EXERCISE GOAL: In the listing below, find the line containing "(1,770円 税込)" and the line containing "de grote eindbaas.", then copy exactly everything from the first through the second, except the pictures.

PROVIDED DATA:
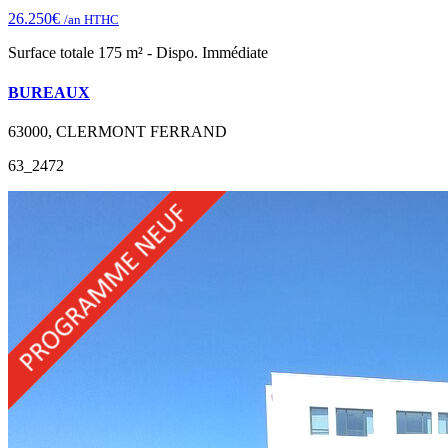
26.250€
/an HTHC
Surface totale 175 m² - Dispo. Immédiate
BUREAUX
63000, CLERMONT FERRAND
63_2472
==
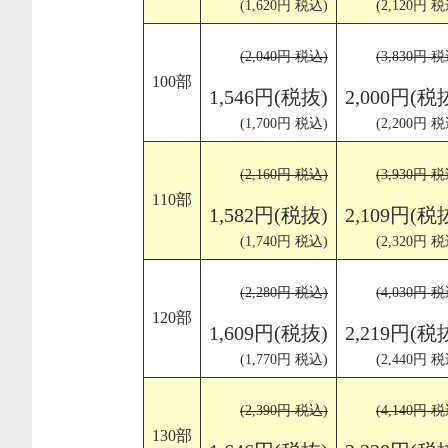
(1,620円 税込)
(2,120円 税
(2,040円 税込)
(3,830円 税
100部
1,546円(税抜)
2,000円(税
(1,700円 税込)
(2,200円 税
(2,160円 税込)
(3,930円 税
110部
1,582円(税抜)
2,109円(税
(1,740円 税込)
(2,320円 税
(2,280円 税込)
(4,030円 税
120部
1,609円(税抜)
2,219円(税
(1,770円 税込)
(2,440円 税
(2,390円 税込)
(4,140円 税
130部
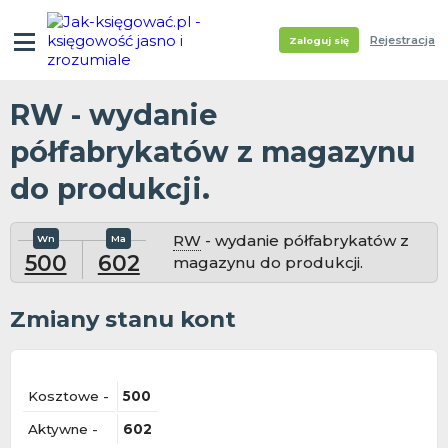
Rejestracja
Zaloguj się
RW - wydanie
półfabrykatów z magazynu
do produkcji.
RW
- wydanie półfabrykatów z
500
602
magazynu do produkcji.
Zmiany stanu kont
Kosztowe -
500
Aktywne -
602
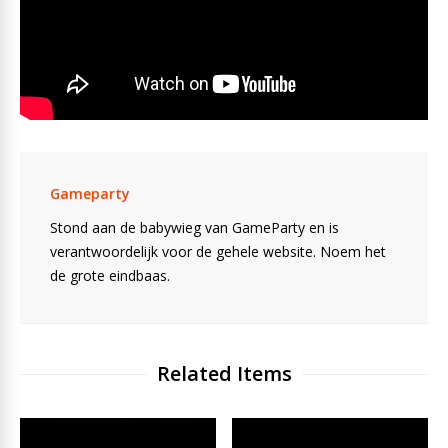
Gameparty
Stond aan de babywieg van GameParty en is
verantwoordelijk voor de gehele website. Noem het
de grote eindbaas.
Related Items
--
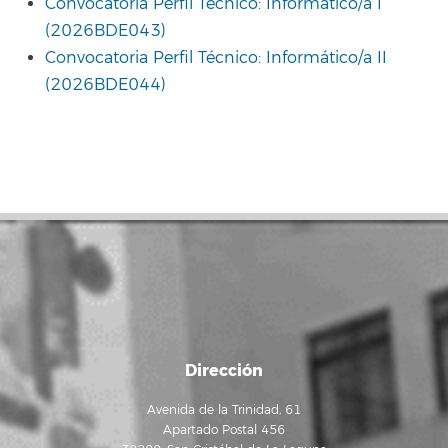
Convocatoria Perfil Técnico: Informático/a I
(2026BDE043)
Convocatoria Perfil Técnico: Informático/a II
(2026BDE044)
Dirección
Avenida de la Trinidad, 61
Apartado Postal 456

FINISHED EXERCISE:
(1,770円 税込)
(2,440円 税
(2,390円 税込)
(4,140円 税
130部
Rejestracja
Zaloguj się
RW - wydanie
półfabrykatów z magazynu
do produkcji.
RW
- wydanie półfabrykatów z
500
602
magazynu do produkcji.
Zmiany stanu kont
Kosztowe -
500
Aktywne -
602
Gameparty
Stond aan de babywieg van GameParty en is
verantwoordelijk voor de gehele website. Noem het
de grote eindbaas.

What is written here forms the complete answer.